Wednesday, November 30, 2011

500 Watts in Your Pocket? Kinter MA-150 Mini Amp

Kinter MA-150 vs. CD: Size Comparison

The promise of 500 Watts in a palm-sized amplifier is appealing to many people. The Kinter MA-150 is another contender in my Chinese Mini Amp Invasion shootout and is the smallest amp in the bunch. Although technology such as "Boosted Rail" has enabled Rockford Fosgate to make the PBR300x1 just slightly larger, it "only" promises 300 Watts of power at 1 ohm. Not to mention, the PBR300x1 costs around 10x as much as the Kinter MA-150...

I picked up the Kinter MA-150 from an eBay seller for around $15 US shipped from China. Now, logic will tell us we shouldn't expect much from an amp only costing a few dollars, right? Yes, this is a rational thought. "You get what you pay for" comes to mind. So, what does the $15 get you? Continue reading...

The Kinter MA-150 has a slightly different design than the other amps in this shootout as it requires molex-style plugs for the speakers and power. The other amps in this comparison have spring-loaded speaker terminals and a 5.5mm x 2.1mm center positive power plug.
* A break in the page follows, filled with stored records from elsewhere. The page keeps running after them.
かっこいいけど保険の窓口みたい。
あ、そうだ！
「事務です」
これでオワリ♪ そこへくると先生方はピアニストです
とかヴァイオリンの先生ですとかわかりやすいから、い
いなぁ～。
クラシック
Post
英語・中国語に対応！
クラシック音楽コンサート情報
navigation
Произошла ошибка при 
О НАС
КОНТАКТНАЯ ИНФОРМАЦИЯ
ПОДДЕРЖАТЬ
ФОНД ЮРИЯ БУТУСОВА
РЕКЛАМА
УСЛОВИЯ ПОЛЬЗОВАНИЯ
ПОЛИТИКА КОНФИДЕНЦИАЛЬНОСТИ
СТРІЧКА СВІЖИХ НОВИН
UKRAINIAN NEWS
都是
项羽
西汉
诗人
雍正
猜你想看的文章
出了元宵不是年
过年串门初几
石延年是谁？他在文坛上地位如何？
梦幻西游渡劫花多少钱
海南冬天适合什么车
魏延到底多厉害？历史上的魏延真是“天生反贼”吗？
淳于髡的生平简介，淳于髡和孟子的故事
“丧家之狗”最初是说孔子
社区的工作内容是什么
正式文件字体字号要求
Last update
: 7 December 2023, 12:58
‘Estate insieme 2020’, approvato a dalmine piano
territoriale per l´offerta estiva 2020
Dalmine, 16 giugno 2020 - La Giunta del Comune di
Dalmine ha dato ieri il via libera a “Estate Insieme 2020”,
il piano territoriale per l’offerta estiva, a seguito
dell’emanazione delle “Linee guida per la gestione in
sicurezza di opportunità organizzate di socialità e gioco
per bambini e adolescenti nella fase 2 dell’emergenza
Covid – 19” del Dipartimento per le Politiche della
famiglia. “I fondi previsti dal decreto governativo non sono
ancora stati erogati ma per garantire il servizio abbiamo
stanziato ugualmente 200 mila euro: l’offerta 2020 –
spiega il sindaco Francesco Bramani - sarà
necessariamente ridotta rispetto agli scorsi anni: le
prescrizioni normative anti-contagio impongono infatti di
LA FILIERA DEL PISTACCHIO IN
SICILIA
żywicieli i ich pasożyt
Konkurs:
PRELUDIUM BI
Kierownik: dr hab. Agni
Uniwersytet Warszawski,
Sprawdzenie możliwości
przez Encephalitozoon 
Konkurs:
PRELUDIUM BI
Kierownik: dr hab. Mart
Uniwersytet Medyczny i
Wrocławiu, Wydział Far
Kinter MA-150 Speaker Output and Power Inputs

The opposite side of the MA-150 has a USB port for charging external devices, RCA L/R jacks, Volume knob and crossover switch. See picture below:

Kinter MA-150's USB, RCA, X-over and Volume adjustments

For more details on the technical specifications, please see the Chinese Mini Amp Invasion article for a spreadsheet comparing each amplifier in the shootout.

The Kinter MA-150 is heavily marketed on eBay as a motorcycle or scooter amplifier. Obviously, the main reason is the small size, low power consumption and "rated" high-power output. Now, logic and science will tell us, based on the MA-150's 12v 0.5A power requirement, you can use the equation Watts = Volts x Amps to get 12 x 0.5 = 6. Taking into account 100% efficiency, the amp should put out 6 watts, based on the power going in. Well, unfortunately, the amp is NOT 100% efficient, so even the 6 watts may be a stretch.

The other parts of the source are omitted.